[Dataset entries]
>>>>>
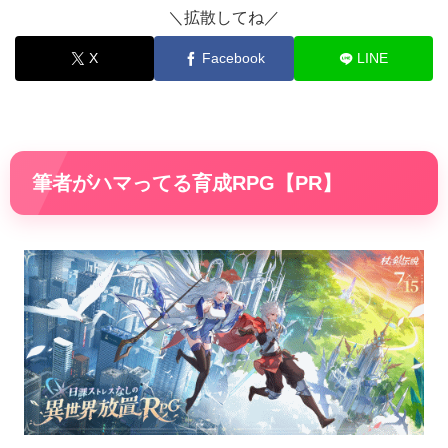
＼拡散してね／
X
Facebook
LINE
筆者がハマってる育成RPG【PR】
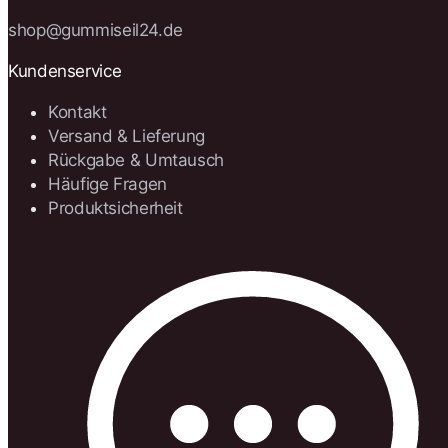
shop@gummiseil24.de
Kundenservice
Kontakt
Versand & Lieferung
Rückgabe & Umtausch
Häufige Fragen
Produktsicherheit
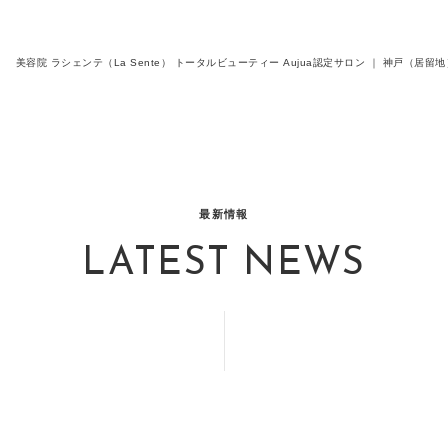
美容院 ラシェンテ（La Sente） トータルビューティー Aujua認定サロン ｜ 神戸（
最新情報
LATEST NEWS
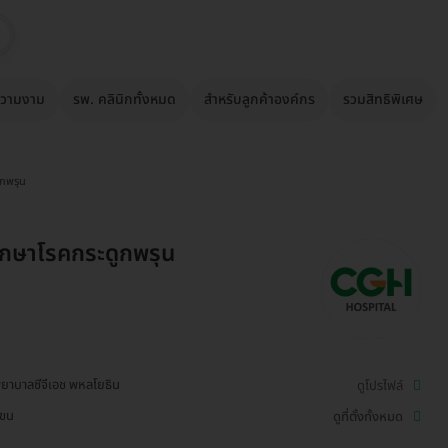
วามงาม
รพ. คลินิกทั้งหมด
สำหรับลูกค้าองค์กร
รวมสิทธิพิเศษ
ูกพรุน
ักษาโรคกระดูกพรุน
ยาบาลซีจีเอช พหลโยธิน
ดูโปรไฟล์
เขน
ดูที่ตั้งทั้งหมด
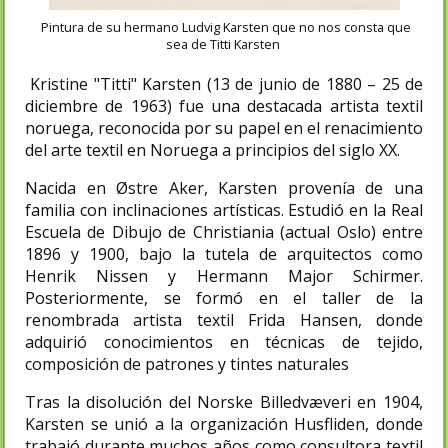
Pintura de su hermano Ludvig Karsten que no nos consta que
sea de Titti Karsten
Kristine "Titti" Karsten (13 de junio de 1880 – 25 de
diciembre de 1963) fue una destacada artista textil
noruega, reconocida por su papel en el renacimiento
del arte textil en Noruega a principios del siglo XX.
Nacida en Østre Aker, Karsten provenía de una
familia con inclinaciones artísticas. Estudió en la Real
Escuela de Dibujo de Christiania (actual Oslo) entre
1896 y 1900, bajo la tutela de arquitectos como
Henrik Nissen y Hermann Major Schirmer.
Posteriormente, se formó en el taller de la
renombrada artista textil Frida Hansen, donde
adquirió conocimientos en técnicas de tejido,
composición de patrones y tintes naturales
Tras la disolución del Norske Billedvæveri en 1904,
Karsten se unió a la organización Husfliden, donde
trabajó durante muchos años como consultora textil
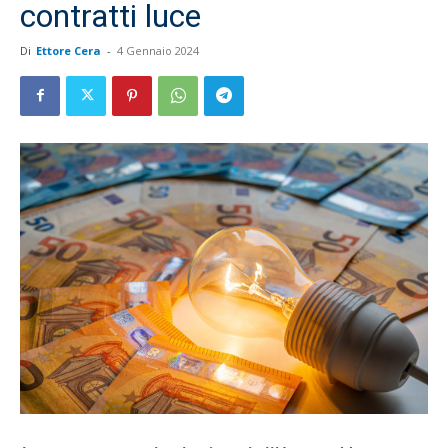
contratti luce
Di
Ettore Cera
-
4 Gennaio 2024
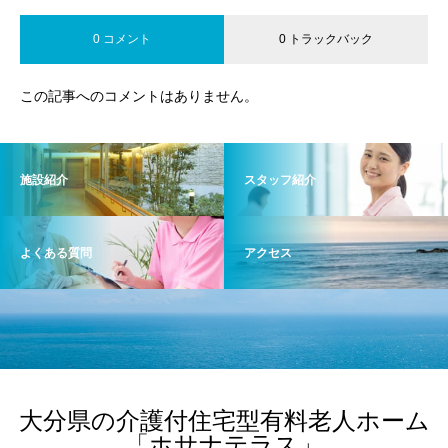
0 コメント
0 トラックバック
この記事へのコメントはありません。
施設紹介
スタッフ紹介
よくある質問
アクセス
大分県の介護付住宅型有料老人ホーム
「ホサナテラス」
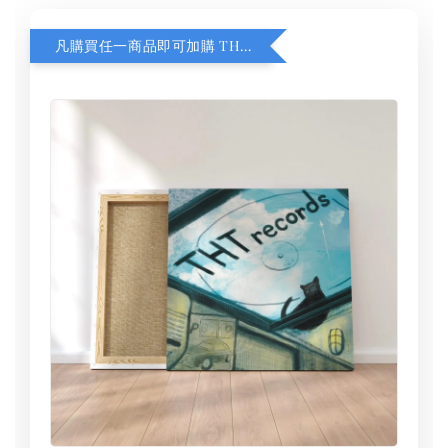
凡購買任一商品即可加購 THT 九週年 同一片天空 無框畫 30 x 30 cm 附掛勾 (黑膠封面大小）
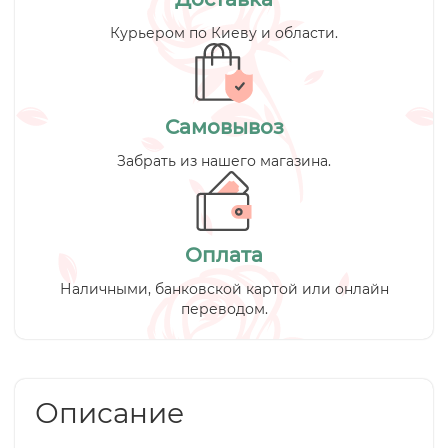
Курьером по Киеву и области.
Самовывоз
Забрать из нашего магазина.
Оплата
Наличными, банковской картой или онлайн
переводом.
Описание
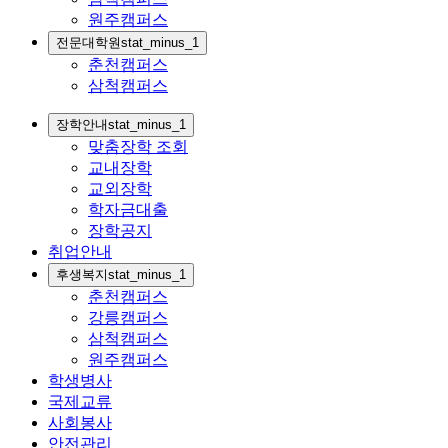
원주캠퍼스
전문대학원
stat_minus_1
춘천캠퍼스
삼척캠퍼스
장학안내
stat_minus_1
맞춤장학 조회
교내장학
교외장학
학자금대출
장학공지
취업안내
후생복지
stat_minus_1
춘천캠퍼스
강릉캠퍼스
삼척캠퍼스
원주캠퍼스
학생병사
국제교류
사회봉사
안전관리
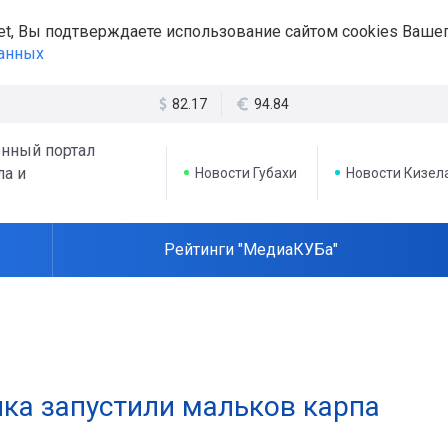
et, Вы подтверждаете использование сайтом cookies Вашег
данных
82.17
94.84
нный портал
ла и
Новости Губахи
Новости Кизел
Рейтинги "МедиаКУБа"
лка запустили мальков карпа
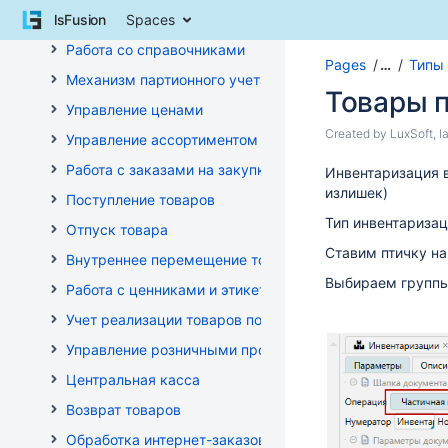
Skip
lsFusion
Администрирование и настройка
Spaces
to
content
Работа со справочниками
Pages
…
Типы
Skip
Механизм партионного учета
to
Товары п
breadcrumbs
Управление ценами
Skip
Skip
Created by
LuxSoft
, 
Управление ассортиментом магазинов
to
to
header
Работа с заказами на закупку
Go
Инвентаризация в
end
menu
to
излишек)
of
Поступление товаров
Skip
start
metadata
Тип инвентаризац
to
Отпуск товара
of
action
metadata
Ставим птичку на
Внутреннее перемещение товаров
menu
Выбираем группы
Skip
Работа с ценниками и этикетками
to
Учет реализации товаров по кассе
quick
search
Управление розничными продажами
Центральная касса
Возврат товаров
Обработка интернет-заказов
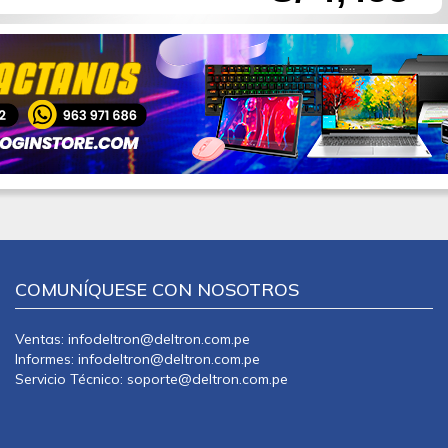
COMUNÍQUESE CON NOSOTROS
Ventas: infodeltron@deltron.com.pe
Informes: infodeltron@deltron.com.pe
Servicio Técnico: soporte@deltron.com.pe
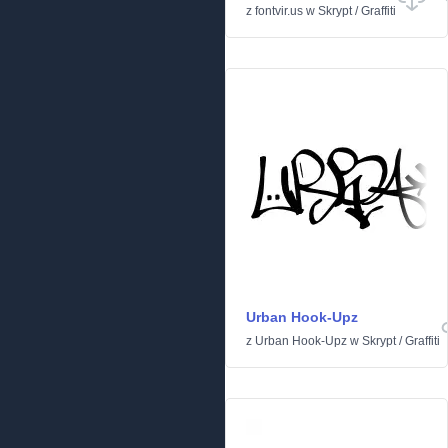
z
fontvir.us
w
Skrypt
/
Graffiti
Urban Hook-Upz
z
Urban Hook-Upz
w
Skrypt
/
Graffiti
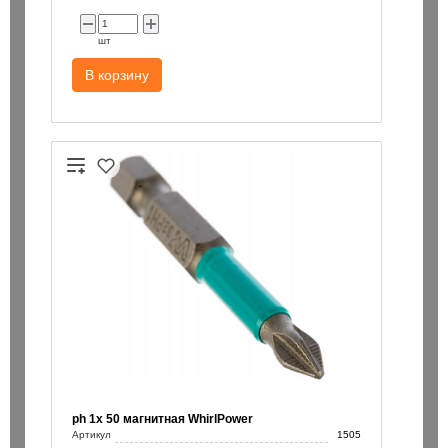
шт
В корзину
ph 1х 50 магнитная WhirlPower
Артикул
1505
<<<<<
## Required action:
The count of lines above that include the string "Karsten" is the sole expected answer.

## Answer to this task:
5